脳動脈瘤の治療をする際、病院選びのポイントはありますか。

脳動脈瘤が見つかり、治療方針を決めたり治療を受ける際には、開頭クリッピング術とコイル塞栓術の両方に対応できるかどうか、そして一定以上の手術件数を有しているかどうかが、病院を選ぶ際の大切なポイントになります。当院には、開頭手術の専門チームと血管内治療の専門チームがあり、症例ごとにどちらの治療が適切かをスタッフ全員で議論し、それぞれの得意分野を生かしながら適切と思われる治療方針を導き出しています。さらに、手術を受けるメリットだけでなく、デメリットを正直に説明してくれるかどうかも重要です。どんな手術でも合併症や死亡のリスクはゼロではありません。脳の手術と聞けば、多くの方が不安になり、できれば避けたいと思うのは自然なことです。だからこそ、患者さんの気持ちを受け止め、知りたい情報を誠実に伝え、できることとできないことを明確に示してくれる病院を選ぶことが大切だと考えています。
最後に、患者さんへのメッセージをお願いします。

患者さんが抱える不安は実にさまざまです。
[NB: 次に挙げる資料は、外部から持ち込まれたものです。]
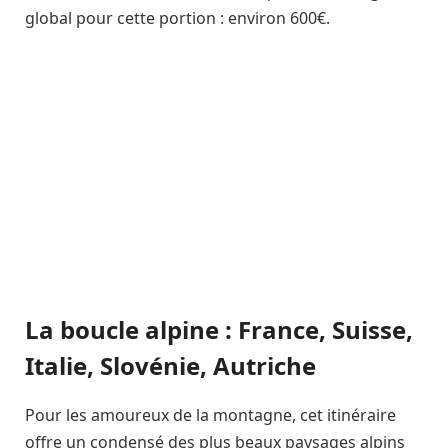
global pour cette portion : environ 600€.
La boucle alpine : France, Suisse,
Italie, Slovénie, Autriche
Pour les amoureux de la montagne, cet itinéraire
offre un condensé des plus beaux paysages alpins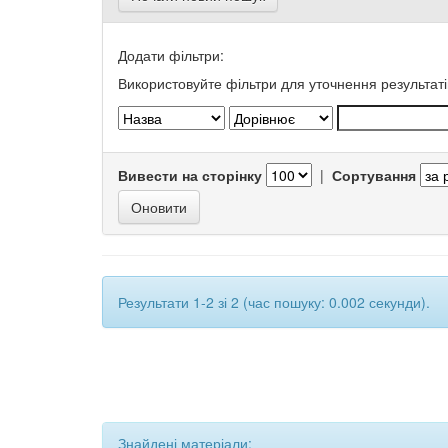
Додати фільтри:
Використовуйте фільтри для уточнення результаті
Вивести на сторінку
|
Сортування
Результати 1-2 зі 2 (час пошуку: 0.002 секунди).
Знайдені матеріали:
いつ破裂するかわからない脳動脈瘤があることへの不安、手術が成功するかどうかの心配、さらには入院中のご家族の生活や、入院が長期になった場合のお仕事のことなども気になると思います。私は、治療はまず心の負担を和らげることから始まると考えています。そのため診察では、できるだけ患者さんの不安や背景に丁寧に向き合うことを心がけています。患者さんから感謝のお手紙を頂くこともあり、その言葉に私自身も励まされています。より良い治療につなげるためにも、手術を始める前に心配なことを一つ一つ、一緒に乗り越えていきましょう。

吉川 雄一郎 脳神経外科科長
2002年長崎大学卒業。研修医を経て九州大学医学部脳神経外科入局。2010年九州大学大学院医学研究院修了。2014年より埼玉医科大学国際医療センターに勤務し、高難度を含む脳動脈瘤手術を多く手がける。くも膜下出血後の脳血管攣縮の研究にも従事。2019年、脳神経センターの立ち上げに際して初代センター長として同院に着任した。